Representative Raja Krishnamoorthi, a Democrat from Illinois, was similarly critical. “The revolving door between the FDA and the industries it is charged with regulating is extremely disruptive,” he said in a statement. “While some, including PMI, might argue that his hiring is evidence of PMI’s purported commitment to taking the health impacts of its products more seriously, I’m not going to hold my breath.”

As head of the FDA’s science office, Dr. Holman has played a key role in the approvals of e-cigarettes and similar devices, which manufacturers have had to submit for review to stay on the market in recent years.

IQOS, a Philip Morris product that Altria is licensed to distribute in the United States, was one of the approved products. It is sold in Korea, Japan and other countries. A company spokesman said US sales are expected to resume next year, but must undergo further agency reviews before then.

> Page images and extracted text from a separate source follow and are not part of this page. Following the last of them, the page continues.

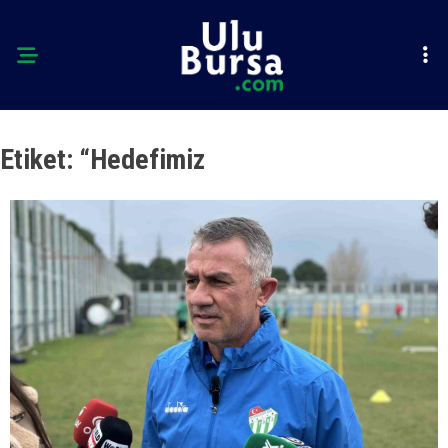
Etiket:
“Hedefimiz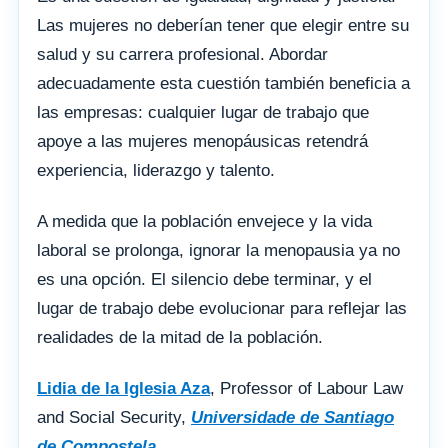
Las mujeres no deberían tener que elegir entre su
salud y su carrera profesional. Abordar
adecuadamente esta cuestión también beneficia a
las empresas: cualquier lugar de trabajo que
apoye a las mujeres menopáusicas retendrá
experiencia, liderazgo y talento.
A medida que la población envejece y la vida
laboral se prolonga, ignorar la menopausia ya no
es una opción. El silencio debe terminar, y el
lugar de trabajo debe evolucionar para reflejar las
realidades de la mitad de la población.
Lidia de la Iglesia Aza
, Professor of Labour Law
and Social Security,
Universidade de Santiago
de Compostela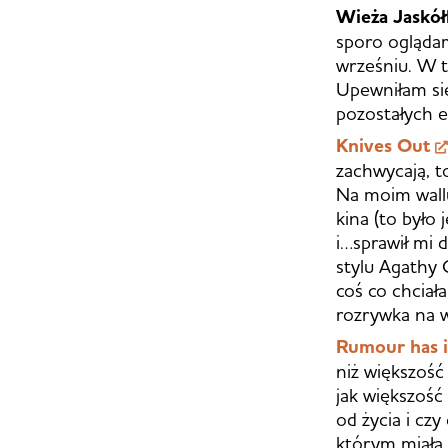
Wieża Jaskół
sporo oglądam
wrześniu. W t
Upewniłam się
pozostałych 
Knives Out
zachwycają, t
Na moim wall
kina (to było
i…sprawił mi 
stylu Agathy 
coś co chciał
rozrywka na 
Rumour has i
niż większość
jak większość
od życia i cz
którym miała 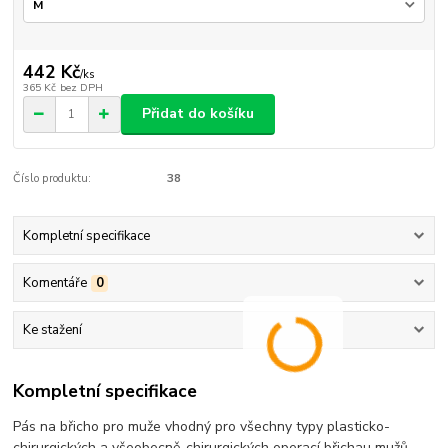
442 Kč
/
ks
365 Kč
bez DPH
Přidat do košíku
Číslo produktu:
38
Kompletní specifikace
Komentáře
0
Ke stažení
Kompletní specifikace
Pás na břicho pro muže vhodný pro všechny typy plasticko-
chirurgických a všeobecně-chirurgických operací břichau mužů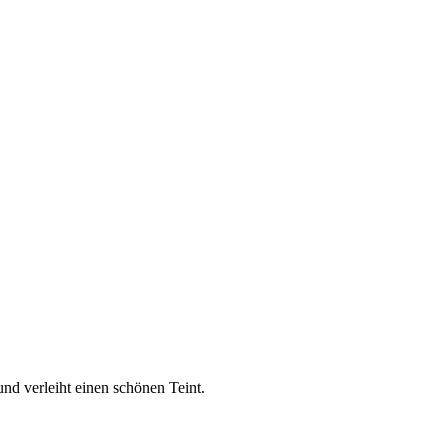
nd verleiht einen schönen Teint.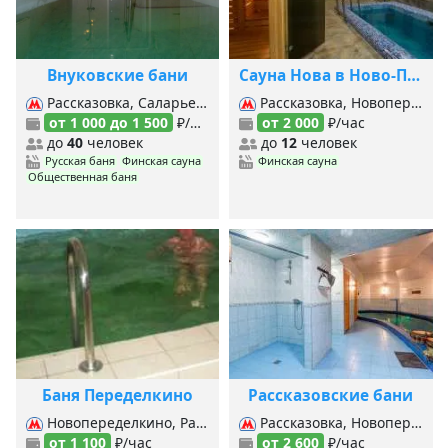
Внуковские бани
Сауна Нова в Ново-Переделкино
Рассказовка, Саларьево,
Рассказовка, Новопеределкино,
от 1 000 до 1 500
₽/час
от 2 000
₽/час
до
40
человек
до
12
человек
Русская баня
Финская сауна
Финская сауна
Общественная баня
Баня Переделкино
Рассказовские бани
Новопеределкино, Рассказовка, Боровское шоссе,
Рассказовка, Новопеределкино, Боровское шоссе,
от 1 100
₽/час
от 2 600
₽/час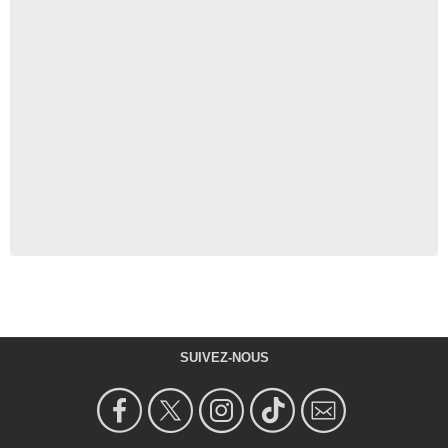
SUIVEZ-NOUS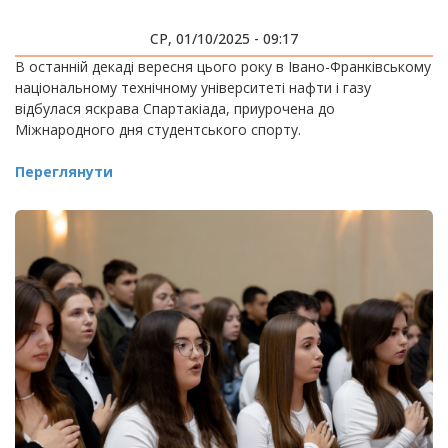
СР, 01/10/2025 - 09:17
В останній декаді вересня цього року в Івано-Франківському
національному технічному університеті нафти і газу
відбулася яскрава Спартакіада, приурочена до
Міжнародного дня студентського спорту.
Переглянути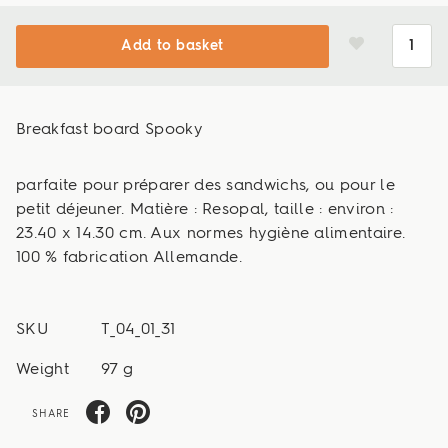
Add to basket
Breakfast board Spooky
parfaite pour préparer des sandwichs, ou pour le
petit déjeuner. Matière : Resopal, taille : environ :
23.40 x 14.30 cm. Aux normes hygiène alimentaire.
100 % fabrication Allemande.
SKU
T_04_01_31
Weight
97 g
SHARE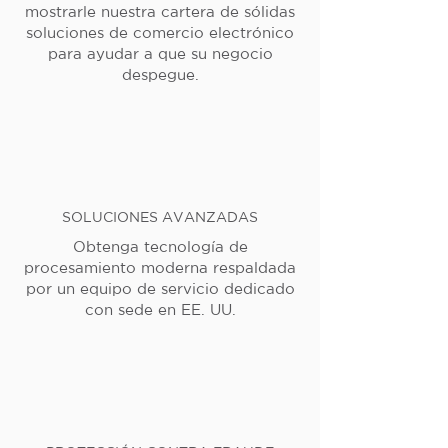
mostrarle nuestra cartera de sólidas
soluciones de comercio electrónico
para ayudar a que su negocio
despegue.
SOLUCIONES AVANZADAS
Obtenga tecnología de
procesamiento moderna respaldada
por un equipo de servicio dedicado
con sede en EE. UU.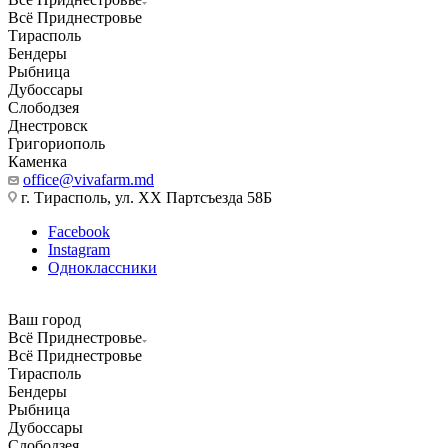
Всё Приднестровье
Тирасполь
Бендеры
Рыбница
Дубоссары
Слободзея
Днестровск
Григориополь
Каменка
office@vivafarm.md
г. Тирасполь, ул. ХХ Партсъезда 58Б
Facebook
Instagram
Одноклассники
Ваш город
Всё Приднестровье
Всё Приднестровье
Тирасполь
Бендеры
Рыбница
Дубоссары
Слободзея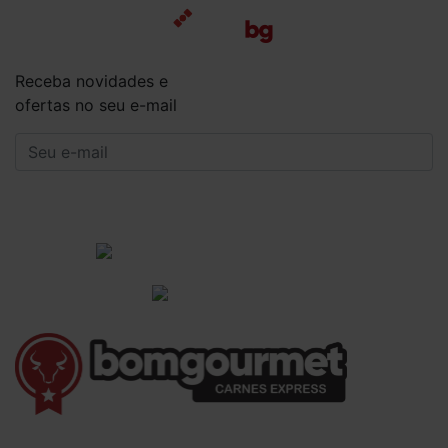
Receba novidades e
ofertas no seu e-mail
CADASTRAR
Institucional
Informações Gerais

Critics of the IQOS approval include Stanton Glantz, a retired professor of medicine, and his colleagues at the University of California, San Francisco, who published a study saying the device contained toxins, some potentially carcinogenic and others at higher levels than in combustible cigarettes. The agency’s approval “disregarded valid scientific evidence and misapplied the public health standard required by law,” concluded the study published in the journal Tobacco Control.

Dr. Glantz said Wednesday that Holman ignored another large study showing that e-cigarette use — outside of controlled studies of efforts to quit smoking — was not associated with reduced rates of smoking. He said the approvals did little to address the problem of dual use, or use of e-cigarettes and e-cigarettes, which is worse for overall health. About the departure of Dr. Holman, Dr. Glantz said, “Have a nice trip.”

“It was he who signed these approvals,” he said. “They deal with all these issues by ignoring them, relying on outdated studies.”

Among the FDA’s recent controversies was the decision in June to deny marketing authorization for Juul Labs’ e-cigarettes. The agency has since relented, announcing a review of its decision.

In a court filing, Juul cited the authorization granted to Philip Morris as a reason he would likely prevail, saying that IQOS was approved even though a dozen chemicals in IQOS aerosols were “‘potentially genotoxic and/or carcinogenic’ and were ‘ present in greater concentration[s]’ than in combustible cigarette smoke.”

Dr. Holman said many agency decisions have their critics, but he believes IQOS authorization was secured in a thorough review of the data.

Philip Morris said in a statement that Dr. Holman “is committed to helping existing adult smokers access scientifically proven smoke-free alternatives while protecting youth. We look forward to having him join our team as we continue to pursue a smoke-free future.”

The company also recently hired Keagan Lenihan, former FDA chief of staff, as vice president of government affairs.